One can't deny that the bullying and discipline has, like that of a drill sergeant, produced results. Likewise The Sun newspaper was at its sharpest, its funniest, its most relevant and most read when under the shouty editorship of Kelvin Mackenzie (an under-estimatedly clever newspaper editor, not that you could mention such an opinion anywhere on Merseyside). Fergie may not have produced sensationalist newspapers, but in his application of the same tough love he produced two sensational generations of footballers.

This in-your-face swagger has also made Manchester United the club to envy and admire in equal measure. The United chequebook has lavished money on apparently untouchable signings like Paul Ince, Steve Bruce, Roy Keane, Eric Cantona, Ruud van Nistelrooy, Cristiano Ronaldo, Rio Ferdinand, Wayne Rooney - all for record amounts to leave us grinding our teeth (complain as you might about the Russian and Middle Eastern money sloshing about elsewhere, Manchester United set the bar high for eye-watering acquisitions).

And here is where we reluctantly, perhaps, cross the red line with Sir Alex. For all his bullying, for all his arrogance, for all the disingenuity, you have to admire him. He is retiring at the end of a staggering 27 years in charge of Manchester United. Compare that with Blackburn Rovers and Nottingham Forest who've managed to have four managers each in just this season alone. More importantly, compare Ferguson's record with that of the Manchester United's peer group: in the time Ferguson has been in charge at Old Trafford, Real Madrid have had 24 managers, Chelsea have had 18, AC Milan have had 13 and Inter Milan 19, and Manchester City, Juventus and Bayern Munich 13 each.

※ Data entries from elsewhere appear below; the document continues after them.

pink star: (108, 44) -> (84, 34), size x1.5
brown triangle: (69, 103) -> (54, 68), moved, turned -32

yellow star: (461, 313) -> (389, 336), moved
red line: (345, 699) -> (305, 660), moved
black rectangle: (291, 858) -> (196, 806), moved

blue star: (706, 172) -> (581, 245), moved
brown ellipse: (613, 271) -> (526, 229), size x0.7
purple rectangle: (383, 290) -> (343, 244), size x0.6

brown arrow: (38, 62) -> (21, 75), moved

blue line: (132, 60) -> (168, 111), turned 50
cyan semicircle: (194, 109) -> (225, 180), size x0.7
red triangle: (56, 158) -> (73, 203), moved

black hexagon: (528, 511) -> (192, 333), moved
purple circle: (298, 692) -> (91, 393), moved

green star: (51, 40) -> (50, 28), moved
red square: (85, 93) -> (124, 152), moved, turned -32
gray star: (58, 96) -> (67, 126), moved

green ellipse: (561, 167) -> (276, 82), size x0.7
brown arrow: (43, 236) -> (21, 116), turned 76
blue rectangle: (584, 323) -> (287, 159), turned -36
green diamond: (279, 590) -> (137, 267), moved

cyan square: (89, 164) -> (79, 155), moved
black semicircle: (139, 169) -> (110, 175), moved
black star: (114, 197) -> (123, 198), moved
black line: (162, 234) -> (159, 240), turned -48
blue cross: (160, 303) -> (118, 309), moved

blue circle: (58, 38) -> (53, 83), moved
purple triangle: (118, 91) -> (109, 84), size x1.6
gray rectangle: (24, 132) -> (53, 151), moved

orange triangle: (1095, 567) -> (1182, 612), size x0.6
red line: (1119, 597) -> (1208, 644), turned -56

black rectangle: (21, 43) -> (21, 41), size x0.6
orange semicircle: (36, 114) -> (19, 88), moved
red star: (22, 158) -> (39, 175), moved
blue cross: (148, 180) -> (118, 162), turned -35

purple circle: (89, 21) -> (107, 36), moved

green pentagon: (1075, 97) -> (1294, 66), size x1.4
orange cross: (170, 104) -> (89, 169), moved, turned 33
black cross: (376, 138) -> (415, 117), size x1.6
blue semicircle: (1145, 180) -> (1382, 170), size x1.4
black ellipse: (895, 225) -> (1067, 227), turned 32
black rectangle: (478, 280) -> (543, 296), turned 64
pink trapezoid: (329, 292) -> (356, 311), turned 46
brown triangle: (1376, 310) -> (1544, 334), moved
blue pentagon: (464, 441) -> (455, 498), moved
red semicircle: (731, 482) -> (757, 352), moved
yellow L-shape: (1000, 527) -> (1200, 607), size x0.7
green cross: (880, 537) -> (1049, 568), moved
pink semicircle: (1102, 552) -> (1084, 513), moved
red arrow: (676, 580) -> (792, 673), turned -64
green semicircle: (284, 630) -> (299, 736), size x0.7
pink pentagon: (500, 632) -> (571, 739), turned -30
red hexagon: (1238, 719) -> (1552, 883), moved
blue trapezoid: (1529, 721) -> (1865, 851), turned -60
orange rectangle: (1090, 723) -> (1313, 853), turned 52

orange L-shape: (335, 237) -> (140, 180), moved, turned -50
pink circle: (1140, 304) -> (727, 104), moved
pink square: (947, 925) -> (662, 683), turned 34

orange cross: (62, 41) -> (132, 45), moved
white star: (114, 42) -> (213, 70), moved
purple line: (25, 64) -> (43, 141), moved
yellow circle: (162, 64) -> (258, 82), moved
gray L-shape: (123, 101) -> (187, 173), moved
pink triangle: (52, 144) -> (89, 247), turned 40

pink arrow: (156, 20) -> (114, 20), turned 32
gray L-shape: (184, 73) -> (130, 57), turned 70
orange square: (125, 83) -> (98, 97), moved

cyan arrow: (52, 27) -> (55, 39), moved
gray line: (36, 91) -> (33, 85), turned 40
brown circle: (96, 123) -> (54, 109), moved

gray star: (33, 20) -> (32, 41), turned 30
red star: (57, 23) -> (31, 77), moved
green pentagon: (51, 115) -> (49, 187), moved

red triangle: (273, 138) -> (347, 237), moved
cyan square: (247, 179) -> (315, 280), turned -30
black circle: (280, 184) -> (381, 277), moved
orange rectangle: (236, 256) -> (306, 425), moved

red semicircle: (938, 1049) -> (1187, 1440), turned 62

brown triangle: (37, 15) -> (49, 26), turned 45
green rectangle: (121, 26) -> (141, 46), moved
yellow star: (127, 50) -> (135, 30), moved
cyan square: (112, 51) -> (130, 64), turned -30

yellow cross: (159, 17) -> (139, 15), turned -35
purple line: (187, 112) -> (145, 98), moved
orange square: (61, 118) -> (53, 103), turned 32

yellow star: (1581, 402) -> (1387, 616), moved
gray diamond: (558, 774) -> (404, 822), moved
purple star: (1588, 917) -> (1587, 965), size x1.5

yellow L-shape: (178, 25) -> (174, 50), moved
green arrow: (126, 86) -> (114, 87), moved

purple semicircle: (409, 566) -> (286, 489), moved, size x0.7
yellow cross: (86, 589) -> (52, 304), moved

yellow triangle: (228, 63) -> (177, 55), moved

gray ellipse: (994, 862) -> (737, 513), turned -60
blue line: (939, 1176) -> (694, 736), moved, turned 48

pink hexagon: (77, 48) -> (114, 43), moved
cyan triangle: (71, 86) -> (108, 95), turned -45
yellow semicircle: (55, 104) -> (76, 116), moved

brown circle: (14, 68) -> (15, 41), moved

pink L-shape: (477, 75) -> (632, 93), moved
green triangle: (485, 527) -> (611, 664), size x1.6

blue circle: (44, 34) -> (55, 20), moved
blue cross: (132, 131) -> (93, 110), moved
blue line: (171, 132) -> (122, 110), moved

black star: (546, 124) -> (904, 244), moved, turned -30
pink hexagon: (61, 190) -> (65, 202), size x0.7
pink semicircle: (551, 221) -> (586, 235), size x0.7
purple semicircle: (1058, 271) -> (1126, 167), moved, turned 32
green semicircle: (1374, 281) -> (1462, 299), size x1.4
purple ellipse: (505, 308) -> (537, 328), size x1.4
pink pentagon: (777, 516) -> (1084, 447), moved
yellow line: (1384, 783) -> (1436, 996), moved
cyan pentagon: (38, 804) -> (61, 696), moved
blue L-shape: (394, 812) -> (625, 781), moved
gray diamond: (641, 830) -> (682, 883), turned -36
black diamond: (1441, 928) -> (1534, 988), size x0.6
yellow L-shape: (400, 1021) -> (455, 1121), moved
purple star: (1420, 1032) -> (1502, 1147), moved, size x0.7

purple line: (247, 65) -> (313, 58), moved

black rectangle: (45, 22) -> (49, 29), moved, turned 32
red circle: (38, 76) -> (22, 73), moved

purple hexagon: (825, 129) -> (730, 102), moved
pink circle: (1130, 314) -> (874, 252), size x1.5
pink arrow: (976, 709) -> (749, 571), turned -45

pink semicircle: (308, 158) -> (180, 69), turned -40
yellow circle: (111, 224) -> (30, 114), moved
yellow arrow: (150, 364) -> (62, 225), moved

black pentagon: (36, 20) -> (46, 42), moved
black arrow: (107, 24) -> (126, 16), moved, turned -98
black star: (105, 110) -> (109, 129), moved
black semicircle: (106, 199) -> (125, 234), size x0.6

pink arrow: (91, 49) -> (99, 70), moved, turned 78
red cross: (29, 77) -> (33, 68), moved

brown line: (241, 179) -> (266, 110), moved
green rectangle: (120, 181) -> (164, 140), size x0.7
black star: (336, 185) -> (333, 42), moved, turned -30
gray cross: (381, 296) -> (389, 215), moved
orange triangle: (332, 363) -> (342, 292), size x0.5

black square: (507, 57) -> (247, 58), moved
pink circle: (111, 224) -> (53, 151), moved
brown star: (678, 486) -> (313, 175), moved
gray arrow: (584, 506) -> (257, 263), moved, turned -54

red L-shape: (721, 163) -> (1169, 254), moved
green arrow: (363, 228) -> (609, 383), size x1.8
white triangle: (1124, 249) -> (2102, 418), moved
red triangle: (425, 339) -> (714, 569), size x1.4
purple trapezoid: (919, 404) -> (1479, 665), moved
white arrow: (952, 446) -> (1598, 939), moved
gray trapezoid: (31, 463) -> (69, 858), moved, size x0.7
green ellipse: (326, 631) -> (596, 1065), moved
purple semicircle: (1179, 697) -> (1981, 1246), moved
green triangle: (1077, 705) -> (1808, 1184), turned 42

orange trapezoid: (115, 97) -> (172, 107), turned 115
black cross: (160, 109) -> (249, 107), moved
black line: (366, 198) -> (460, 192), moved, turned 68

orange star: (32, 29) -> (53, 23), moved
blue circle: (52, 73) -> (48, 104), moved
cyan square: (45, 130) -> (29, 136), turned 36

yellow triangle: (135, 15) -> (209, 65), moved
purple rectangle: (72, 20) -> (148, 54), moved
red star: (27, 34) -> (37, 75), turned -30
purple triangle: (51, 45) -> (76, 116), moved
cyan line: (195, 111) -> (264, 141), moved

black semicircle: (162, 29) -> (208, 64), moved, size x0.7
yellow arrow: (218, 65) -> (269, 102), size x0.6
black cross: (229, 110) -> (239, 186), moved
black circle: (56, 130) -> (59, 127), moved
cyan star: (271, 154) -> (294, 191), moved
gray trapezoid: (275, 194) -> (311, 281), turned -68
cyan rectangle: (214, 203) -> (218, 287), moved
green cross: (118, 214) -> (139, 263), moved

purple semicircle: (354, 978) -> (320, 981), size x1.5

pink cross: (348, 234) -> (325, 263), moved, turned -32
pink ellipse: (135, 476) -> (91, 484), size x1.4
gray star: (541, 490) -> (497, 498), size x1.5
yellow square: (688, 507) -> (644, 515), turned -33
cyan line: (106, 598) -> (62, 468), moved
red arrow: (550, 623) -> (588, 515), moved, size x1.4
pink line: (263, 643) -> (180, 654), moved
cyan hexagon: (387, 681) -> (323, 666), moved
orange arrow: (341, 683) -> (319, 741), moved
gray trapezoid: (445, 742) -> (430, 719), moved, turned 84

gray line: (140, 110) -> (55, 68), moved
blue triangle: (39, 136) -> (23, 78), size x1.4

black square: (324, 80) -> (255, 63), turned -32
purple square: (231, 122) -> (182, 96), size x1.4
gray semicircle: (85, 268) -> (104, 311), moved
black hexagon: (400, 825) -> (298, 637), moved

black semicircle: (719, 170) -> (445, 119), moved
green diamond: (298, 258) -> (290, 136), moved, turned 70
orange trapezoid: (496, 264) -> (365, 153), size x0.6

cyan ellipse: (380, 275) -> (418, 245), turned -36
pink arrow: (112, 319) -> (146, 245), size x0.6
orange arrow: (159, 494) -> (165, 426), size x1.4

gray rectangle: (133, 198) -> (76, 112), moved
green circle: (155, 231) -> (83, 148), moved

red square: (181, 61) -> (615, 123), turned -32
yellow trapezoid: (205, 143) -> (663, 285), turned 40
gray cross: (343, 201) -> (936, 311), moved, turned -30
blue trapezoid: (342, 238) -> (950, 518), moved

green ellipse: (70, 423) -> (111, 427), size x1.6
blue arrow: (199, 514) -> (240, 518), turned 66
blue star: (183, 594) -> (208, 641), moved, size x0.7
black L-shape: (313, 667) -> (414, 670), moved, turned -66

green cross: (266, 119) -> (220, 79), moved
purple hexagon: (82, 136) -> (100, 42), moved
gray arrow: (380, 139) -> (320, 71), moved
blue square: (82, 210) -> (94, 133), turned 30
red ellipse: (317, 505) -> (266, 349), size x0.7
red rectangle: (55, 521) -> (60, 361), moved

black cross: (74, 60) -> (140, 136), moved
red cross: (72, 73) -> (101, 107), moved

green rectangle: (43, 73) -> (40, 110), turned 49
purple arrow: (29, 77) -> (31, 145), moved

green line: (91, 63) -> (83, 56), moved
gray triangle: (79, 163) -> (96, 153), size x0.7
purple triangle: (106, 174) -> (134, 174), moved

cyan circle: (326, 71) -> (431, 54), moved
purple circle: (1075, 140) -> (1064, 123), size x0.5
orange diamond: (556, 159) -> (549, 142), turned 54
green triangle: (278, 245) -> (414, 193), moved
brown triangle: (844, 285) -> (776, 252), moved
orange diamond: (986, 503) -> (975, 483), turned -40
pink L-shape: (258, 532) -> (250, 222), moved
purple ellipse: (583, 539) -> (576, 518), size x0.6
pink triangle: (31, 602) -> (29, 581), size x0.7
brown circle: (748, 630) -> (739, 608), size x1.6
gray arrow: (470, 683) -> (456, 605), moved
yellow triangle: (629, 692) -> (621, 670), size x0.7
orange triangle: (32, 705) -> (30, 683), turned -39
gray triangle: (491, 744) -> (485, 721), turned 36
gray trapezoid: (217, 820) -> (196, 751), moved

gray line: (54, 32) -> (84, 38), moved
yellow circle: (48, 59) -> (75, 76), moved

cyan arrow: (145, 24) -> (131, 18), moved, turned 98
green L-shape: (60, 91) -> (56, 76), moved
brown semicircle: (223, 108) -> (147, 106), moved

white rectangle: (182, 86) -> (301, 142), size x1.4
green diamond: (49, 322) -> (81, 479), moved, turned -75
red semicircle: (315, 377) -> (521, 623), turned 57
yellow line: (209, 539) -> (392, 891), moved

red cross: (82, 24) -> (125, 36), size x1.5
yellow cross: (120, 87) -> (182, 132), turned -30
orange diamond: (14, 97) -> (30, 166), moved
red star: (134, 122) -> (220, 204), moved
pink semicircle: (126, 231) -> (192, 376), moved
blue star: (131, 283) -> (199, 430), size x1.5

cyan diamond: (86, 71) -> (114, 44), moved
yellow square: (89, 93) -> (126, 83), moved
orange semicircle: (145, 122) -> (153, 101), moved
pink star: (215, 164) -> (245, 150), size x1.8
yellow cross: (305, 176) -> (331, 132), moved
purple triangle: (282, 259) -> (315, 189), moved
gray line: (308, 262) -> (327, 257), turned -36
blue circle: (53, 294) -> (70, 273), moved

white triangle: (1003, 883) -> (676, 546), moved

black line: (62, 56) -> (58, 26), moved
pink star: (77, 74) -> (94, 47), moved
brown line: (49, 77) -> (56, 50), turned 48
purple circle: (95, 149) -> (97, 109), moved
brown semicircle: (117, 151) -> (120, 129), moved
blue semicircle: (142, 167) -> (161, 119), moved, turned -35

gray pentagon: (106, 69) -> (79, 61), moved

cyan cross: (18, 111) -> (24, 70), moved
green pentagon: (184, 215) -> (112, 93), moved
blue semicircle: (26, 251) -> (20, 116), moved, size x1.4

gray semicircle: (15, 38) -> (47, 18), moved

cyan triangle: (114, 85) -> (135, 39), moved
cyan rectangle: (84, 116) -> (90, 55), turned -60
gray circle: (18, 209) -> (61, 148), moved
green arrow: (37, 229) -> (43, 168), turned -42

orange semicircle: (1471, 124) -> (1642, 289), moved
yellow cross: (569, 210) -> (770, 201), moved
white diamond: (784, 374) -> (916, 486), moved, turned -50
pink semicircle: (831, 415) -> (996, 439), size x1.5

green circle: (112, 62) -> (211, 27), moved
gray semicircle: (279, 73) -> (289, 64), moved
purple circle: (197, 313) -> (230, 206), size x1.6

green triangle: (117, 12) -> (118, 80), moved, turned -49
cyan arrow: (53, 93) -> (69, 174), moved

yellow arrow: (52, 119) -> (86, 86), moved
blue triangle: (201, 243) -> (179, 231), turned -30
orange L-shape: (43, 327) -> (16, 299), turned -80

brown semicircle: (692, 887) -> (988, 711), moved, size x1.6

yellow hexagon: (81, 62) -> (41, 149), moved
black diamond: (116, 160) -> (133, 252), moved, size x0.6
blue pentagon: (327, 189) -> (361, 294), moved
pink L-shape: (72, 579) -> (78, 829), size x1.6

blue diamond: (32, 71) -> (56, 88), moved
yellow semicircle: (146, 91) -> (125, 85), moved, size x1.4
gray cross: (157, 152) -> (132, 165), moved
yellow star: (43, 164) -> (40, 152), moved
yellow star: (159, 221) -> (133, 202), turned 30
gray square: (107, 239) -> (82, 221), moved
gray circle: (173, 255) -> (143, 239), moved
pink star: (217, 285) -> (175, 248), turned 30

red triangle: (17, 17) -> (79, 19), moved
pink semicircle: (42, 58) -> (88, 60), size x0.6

Manchester United's consistent success over the last three decades isn't just down to Ferguson, of course. He has been the integral element of a perfect storm that brought him together with Premier League money and the club's scale to develop young talent that have been blended perfectly with the acquired.

Those around the club have simply lacked all or some of these elements: Arsenal has had the manager, some of the money and some of the players, but the inability to maintain the investment. Manchester City and Chelsea have enjoyed the money via arriviste proprietorship, brought in the players as a result, but have yet to display anywhere near the consistency.

In Chelsea's case, in particular, the continuous managerial upheaval sets them apart from their great northern rival. It's interesting to note that in December 1989, Manchester United were hovering just outside the relegation zone of the old First Division. In today's terms, with the sort of proprietors that exist in the game, Ferguson could have easily found himself out of the door. United - to it's genuine credit - persevered. The club had the vision to recognise they were building something. And so they have continued in the same vein. Big names have come, big names have gone, youngsters have come through, and the club has successfully, and usually somewhat subtly, reinvented itself under Ferguson.

Manchester United haven't always had it all their own way under Sir Alex Ferguson: when Jose Mourinho's Chelsea took the Premier League title off them twice in 2005 and 2006 the chatter began, then, that the end of the Scot's tenure at Old Trafford was in sight. Now it is. The club is as strong as it ever has been. The next manager - be it a Moyes or Mourinho - will have large shoes to fill...and a large mountain of expended chewing gum to sit in front of.